The study says that some children from low-income families are at risk of dropping out of school as a result of the combined financial and psychological impacts of the Covid-19 crisis.

“As Malaysia continues to battle Covid-19, it is critical that we take the opportunities created by the 2021 budget and 12th Malaysia Plan to rethink social protection in Malaysia, to ensure that no family, and no child, is left behind,” Dr Rashed Mustafa Sarwar, Representative for UNICEF in Malaysia, was quoted saying.

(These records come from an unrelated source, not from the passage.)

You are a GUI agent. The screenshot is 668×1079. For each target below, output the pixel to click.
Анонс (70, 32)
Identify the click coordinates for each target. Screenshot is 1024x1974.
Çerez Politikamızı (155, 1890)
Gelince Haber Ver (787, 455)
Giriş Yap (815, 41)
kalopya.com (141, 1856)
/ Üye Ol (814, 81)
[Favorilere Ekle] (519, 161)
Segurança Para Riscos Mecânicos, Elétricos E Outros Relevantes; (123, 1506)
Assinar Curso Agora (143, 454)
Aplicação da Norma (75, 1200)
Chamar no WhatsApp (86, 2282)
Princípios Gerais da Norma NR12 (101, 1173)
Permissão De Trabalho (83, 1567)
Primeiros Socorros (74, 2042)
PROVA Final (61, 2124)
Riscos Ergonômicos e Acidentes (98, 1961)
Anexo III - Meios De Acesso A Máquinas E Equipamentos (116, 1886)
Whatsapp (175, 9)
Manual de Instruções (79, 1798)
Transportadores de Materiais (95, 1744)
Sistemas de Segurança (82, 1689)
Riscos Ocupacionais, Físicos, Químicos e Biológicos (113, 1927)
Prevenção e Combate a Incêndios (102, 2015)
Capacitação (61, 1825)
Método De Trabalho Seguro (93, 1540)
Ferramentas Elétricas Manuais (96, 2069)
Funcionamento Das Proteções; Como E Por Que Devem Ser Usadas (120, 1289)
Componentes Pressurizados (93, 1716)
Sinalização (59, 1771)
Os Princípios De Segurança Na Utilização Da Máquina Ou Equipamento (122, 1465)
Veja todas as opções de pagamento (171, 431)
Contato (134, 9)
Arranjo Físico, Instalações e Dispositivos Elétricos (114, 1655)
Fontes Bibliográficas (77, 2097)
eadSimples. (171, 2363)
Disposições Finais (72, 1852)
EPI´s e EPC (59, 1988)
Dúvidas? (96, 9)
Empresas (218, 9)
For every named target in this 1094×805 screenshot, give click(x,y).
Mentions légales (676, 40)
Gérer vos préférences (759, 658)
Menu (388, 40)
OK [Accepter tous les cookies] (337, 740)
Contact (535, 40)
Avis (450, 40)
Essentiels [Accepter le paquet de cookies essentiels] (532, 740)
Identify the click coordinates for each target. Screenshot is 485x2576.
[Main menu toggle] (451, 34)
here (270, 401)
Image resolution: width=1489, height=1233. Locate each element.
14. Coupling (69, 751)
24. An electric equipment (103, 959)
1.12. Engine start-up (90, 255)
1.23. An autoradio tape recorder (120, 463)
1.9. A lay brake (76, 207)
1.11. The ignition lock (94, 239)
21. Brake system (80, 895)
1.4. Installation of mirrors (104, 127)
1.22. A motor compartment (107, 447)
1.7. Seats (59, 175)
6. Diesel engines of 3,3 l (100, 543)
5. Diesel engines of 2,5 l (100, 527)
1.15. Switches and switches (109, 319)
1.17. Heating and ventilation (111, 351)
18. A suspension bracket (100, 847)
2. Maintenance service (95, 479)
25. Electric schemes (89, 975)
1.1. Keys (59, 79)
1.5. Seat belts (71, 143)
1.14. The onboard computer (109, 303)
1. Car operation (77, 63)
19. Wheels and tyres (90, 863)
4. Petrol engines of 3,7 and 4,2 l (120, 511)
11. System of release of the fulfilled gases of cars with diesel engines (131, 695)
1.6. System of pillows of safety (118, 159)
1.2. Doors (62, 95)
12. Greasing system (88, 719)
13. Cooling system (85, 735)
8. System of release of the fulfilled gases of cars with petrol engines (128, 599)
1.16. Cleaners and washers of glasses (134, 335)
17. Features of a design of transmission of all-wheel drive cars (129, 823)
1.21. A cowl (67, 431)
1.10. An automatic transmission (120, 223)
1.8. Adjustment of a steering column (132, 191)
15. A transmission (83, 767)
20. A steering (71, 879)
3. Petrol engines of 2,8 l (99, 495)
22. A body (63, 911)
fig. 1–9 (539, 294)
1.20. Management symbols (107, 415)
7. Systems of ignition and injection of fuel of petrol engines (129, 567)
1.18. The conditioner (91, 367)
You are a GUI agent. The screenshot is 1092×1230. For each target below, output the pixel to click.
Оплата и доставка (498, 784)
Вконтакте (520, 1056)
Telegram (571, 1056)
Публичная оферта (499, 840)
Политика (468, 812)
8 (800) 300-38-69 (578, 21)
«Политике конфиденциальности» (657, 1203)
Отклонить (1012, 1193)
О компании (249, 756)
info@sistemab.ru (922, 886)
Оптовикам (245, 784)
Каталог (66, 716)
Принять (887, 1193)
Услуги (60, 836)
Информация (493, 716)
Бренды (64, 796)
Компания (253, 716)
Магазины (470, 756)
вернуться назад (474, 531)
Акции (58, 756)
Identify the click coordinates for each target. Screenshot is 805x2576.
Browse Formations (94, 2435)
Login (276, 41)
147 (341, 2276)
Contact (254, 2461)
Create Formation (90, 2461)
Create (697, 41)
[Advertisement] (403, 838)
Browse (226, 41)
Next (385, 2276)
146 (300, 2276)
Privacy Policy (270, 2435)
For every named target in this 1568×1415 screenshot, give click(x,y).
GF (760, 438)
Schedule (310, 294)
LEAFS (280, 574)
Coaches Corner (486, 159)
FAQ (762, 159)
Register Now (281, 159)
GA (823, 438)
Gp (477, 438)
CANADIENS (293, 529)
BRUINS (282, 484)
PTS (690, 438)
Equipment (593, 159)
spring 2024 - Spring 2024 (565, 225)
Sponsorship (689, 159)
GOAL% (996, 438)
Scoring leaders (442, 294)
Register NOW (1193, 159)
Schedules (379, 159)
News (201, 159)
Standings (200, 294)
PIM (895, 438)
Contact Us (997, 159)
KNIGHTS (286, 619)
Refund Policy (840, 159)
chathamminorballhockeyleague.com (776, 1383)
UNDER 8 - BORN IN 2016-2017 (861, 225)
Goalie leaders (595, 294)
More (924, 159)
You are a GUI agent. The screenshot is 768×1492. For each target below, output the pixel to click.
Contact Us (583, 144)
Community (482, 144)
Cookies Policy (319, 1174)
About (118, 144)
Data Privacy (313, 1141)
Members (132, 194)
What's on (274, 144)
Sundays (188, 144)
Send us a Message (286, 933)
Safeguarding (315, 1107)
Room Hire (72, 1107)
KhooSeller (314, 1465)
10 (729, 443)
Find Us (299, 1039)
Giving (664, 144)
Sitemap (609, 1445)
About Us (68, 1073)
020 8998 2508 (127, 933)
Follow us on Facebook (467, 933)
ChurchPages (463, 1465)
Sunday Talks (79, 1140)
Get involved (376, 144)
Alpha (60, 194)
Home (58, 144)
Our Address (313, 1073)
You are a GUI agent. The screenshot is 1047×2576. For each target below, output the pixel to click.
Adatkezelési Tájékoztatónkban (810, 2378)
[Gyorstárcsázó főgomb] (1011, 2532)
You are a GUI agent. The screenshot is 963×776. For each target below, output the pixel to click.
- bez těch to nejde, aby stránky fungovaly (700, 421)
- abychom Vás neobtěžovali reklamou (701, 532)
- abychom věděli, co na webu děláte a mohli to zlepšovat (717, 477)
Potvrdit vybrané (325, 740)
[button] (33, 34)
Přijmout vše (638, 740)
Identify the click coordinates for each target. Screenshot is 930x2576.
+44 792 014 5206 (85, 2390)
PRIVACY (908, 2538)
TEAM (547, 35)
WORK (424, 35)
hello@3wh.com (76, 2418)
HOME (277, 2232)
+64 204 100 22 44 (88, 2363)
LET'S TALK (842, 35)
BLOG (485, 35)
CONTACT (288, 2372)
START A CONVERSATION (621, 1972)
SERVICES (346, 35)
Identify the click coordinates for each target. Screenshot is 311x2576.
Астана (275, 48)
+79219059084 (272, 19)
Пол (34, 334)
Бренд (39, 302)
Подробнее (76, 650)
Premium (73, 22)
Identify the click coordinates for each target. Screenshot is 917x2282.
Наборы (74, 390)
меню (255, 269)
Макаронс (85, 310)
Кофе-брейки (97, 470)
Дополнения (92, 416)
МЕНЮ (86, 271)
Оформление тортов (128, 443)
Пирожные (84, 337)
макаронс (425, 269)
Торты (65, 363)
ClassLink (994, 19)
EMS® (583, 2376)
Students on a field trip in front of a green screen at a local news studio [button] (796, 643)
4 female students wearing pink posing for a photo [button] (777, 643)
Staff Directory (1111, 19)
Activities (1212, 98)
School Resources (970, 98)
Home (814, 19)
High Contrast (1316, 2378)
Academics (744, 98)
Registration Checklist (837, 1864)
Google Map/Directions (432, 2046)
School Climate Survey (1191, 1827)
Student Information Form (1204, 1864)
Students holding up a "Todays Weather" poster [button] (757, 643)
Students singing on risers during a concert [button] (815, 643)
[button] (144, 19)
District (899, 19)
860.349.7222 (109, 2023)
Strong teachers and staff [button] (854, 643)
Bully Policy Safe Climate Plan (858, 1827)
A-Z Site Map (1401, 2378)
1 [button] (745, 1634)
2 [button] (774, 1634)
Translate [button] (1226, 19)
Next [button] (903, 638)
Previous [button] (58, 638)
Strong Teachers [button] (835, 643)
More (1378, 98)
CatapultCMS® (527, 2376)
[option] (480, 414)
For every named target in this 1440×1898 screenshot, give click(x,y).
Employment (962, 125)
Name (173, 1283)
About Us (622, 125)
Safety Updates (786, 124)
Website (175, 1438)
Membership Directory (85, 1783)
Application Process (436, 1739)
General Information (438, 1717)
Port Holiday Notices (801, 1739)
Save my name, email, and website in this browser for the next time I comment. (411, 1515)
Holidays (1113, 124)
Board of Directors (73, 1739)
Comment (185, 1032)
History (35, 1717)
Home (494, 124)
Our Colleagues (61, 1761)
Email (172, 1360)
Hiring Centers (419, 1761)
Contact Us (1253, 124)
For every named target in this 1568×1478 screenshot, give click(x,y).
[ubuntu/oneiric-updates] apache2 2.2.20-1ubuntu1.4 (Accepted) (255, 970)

Female-headed households were considered as a disadvantaged group and at the outset of the crisis. They seem to be recovering more slowly and also remain more at risk of backsliding than other households. These families appear to be struggling more than others to meet their basic needs.

This is because the high burden of care in these families manifests itself in terms of higher rates of unemployment, as well as higher rates of dependence on insecure self-employment.

The report also highlighted the toll that the Covid-19 crisis has imposed on mental health and family relationships in many low-income households, especially among female-headed households in particular.

A total of 20 per cent of respondents have felt depressed, with more such cases among female headed households. This validates the fact that the negative psychosocial impacts of the crisis have outlived the MCO.

Continued financial insecurity was reported as a key driver of poor mental health, with some evidence emerging of increased tensions between spouses and between carers of children in some households.

A total of 25 per cent of 665 full-time workers in Malaysia have expressed their fear of losing their jobs, whereas only 5 per cent had that fear before the Covid-19 pandemic, according to a survey by market research agency YouGov.

A total of 17 per cent of female heads of household, and 14 per cent of heads of household with disabilities expect their financial status to be better in the next six months, according to the UNICEF-UNFPA study.